My head feels like a baked potato fresh out of the oven; my brains are the fluffy white spuds inside. For hours, I’ve done my best Tony Robbins impression, psyching myself up to stand and reach for the Low-Carb Monster resting on my desk.
When I finally find the courage to move, I nearly collapse into the pile of used tissues and Sprite bottles littering the ground.
I sip the Monster. Feel my strength returning. Turn on iTunes in an attempt to raise my phlegm-soaked spirits.
Cruel as it can be, the Universe doles out small doses of justice from time to time, and as terrible as it feels to be sick, it’s almost worth it for the rush of endorphins that flood my body at the crest of a flu.
Emotions bubble to the surface, pushing hairs stiff, waving a cool chill over my feverish flesh. I find comfort in repetition. Especially on bad days. I wrap myself in a warm blanket of familiarity, watching old movies, listening to old albums, anything new feeling alien and draining, but sickness has made me brave, so I click on a band I’ve never heard of and travel back through time.
School was where I learned that emotions are dangerous. Smiling, laughing, crying, any outward expression of feelings was an invitation to be bullied. On the bus, I did everything in my power to look straight ahead and make my face into a stone. I didn’t want people asking me, what are you smiling about? What’s so funny? My safety was directly related to the horizontal orientation of my lips and eyes. Everything was a fight. My clothes, my hair, my music, my race, it was all open for interpretation, and it could be interpreted as wrong. It was rough in middle school, and it got even worse in high school. My classmates didn’t want to get to know me. They wanted to find out my weaknesses and exploit them.
At least, that’s what I thought before I joined Mr. Collin’s class.

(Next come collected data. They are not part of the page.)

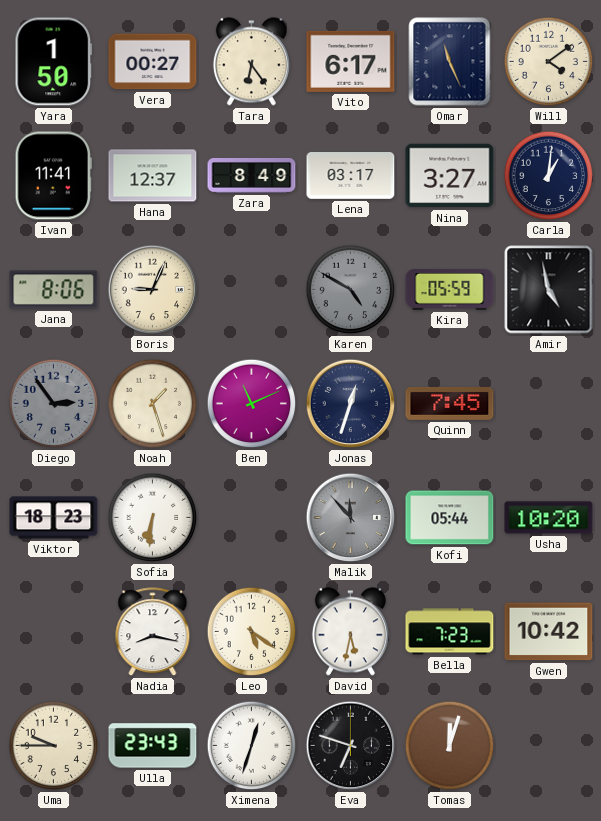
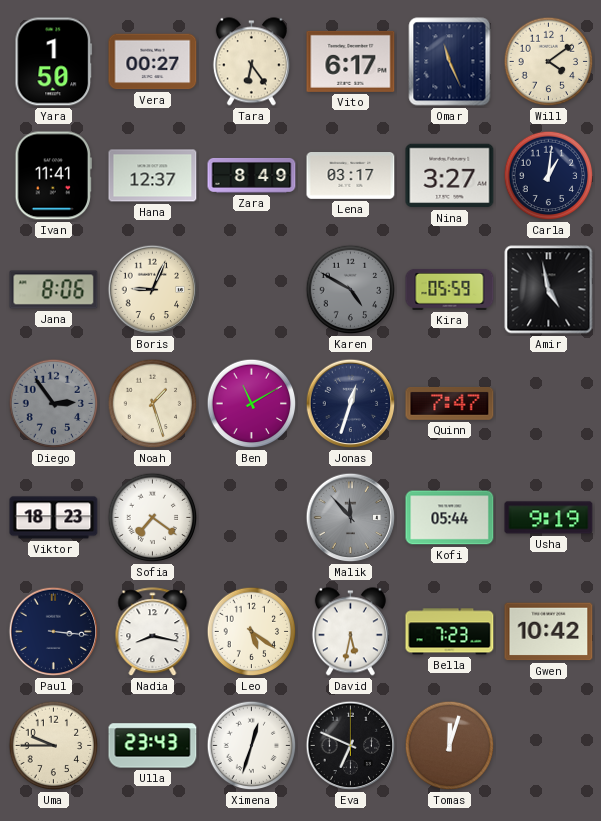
Ben: 11:11 -> 11:10
Quinn: 7:45 -> 7:47
Sofia: 6:31 -> 7:21
Usha: 10:20 -> 9:19
Paul: none -> 3:16
Eva: 6:48 -> 6:49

Adventures is a new band. “Supersonic Home” is the last song on their album of the same name. This was what music sounded like when I was 15. Hearing it now takes me back to my creative writing class with my favorite teacher. Imagine Kevin James if he was 5’5’’ and liked to rap, freestyling about Temescal Canyon High School’s wrestling team at pep rallies. Officially, it was a class about creative writing, but in reality it was a class about creativity. The assignment every week was to turn something in. Anything we wanted, a painting, a poem, a video, sculptures, people did all kinds of things, made skits, collaborated. Some played acoustic guitar and sang. Mind-blowing. It didn’t seem like school. No textbook, no tests, the class wasn’t about learning what the teacher wanted to teach; it was about teaching the rest of the class about yourself. The structure of the class was weird enough, but the people were the thing that shocked me the most. I was the only sophomore in the class. Everyone else was a senior, and they were the strangest people I had ever met.

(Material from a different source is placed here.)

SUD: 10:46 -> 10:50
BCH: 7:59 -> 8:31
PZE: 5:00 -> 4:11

They didn’t seem interested in dissecting me, criticizing my every layer of existence like it held a hidden treasure. They smiled and cried. They loved things and weren’t afraid to brag about it. Their goal in life wasn’t to be invulnerable. They just wanted to be happy, and if that made them easy targets, so be it. They were flaming-hot Cheeto-eating fat-asses, goths, nerds, queers, anime-watching wimps, girls who didn’t wear make-up, people who didn’t give a shit.

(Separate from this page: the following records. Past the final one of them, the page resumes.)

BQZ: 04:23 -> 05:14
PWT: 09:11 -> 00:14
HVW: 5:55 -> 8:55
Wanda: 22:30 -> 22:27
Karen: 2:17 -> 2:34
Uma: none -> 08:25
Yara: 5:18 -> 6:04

I never knew people like them even existed.
They were what I needed.
Jenny was the first friend I made in the class. She was part of the local music scene. If there was a club for the local hardcore bands, she would have been the one taking the minutes. I was obsessed with music, and she had a story for every band I could think of. She saw DieRadioDie before they broke up, the only good emo band in Lake Elsinore. She’d been to all the classic shows at the Showcase Theatre and Chain Reaction. Zao, Poison the Well, Bleeding Through, you name it, she was there and had the hoodie to prove it. I had just started really caring about music, and I was fucking impressed. She was short and fat. Her boyfriend was a tall shredded stud. I looked up to her. I had a crush on her boyfriend’s little sister, Ashley. She was an identical twin with Amy, but I liked Ashley because she was meaner. I thought being able to tell them apart would impress her. She hated me. Her hair was strawberry blonde and her eyeballs were all I thought about for a year. All my favorite songs were about failed love, so our situation made perfect sense.
Adventures makes me think back to that time. Back then, it would take me 8 hours to download a new song from Saves the Day or The Beautiful Mistake. Many nights I’d stay up just listening to the same 3 songs on repeat. There was something different about this music than all the other rock I’d heard growing up. Something amateurish and desperate about it that made it seem current and relevant.
I knew the voices in these songs.
I heard them in the record stores or waiting in line for shows.
It was punk, but it wasn’t vulgar.
It was sweet, but it wasn’t commercialized.
It was honest and vulnerable in a way that bands on MTV never could be. It was easy to make fun of. That’s what I loved about it.
It reminded me of the people in my creative writing class.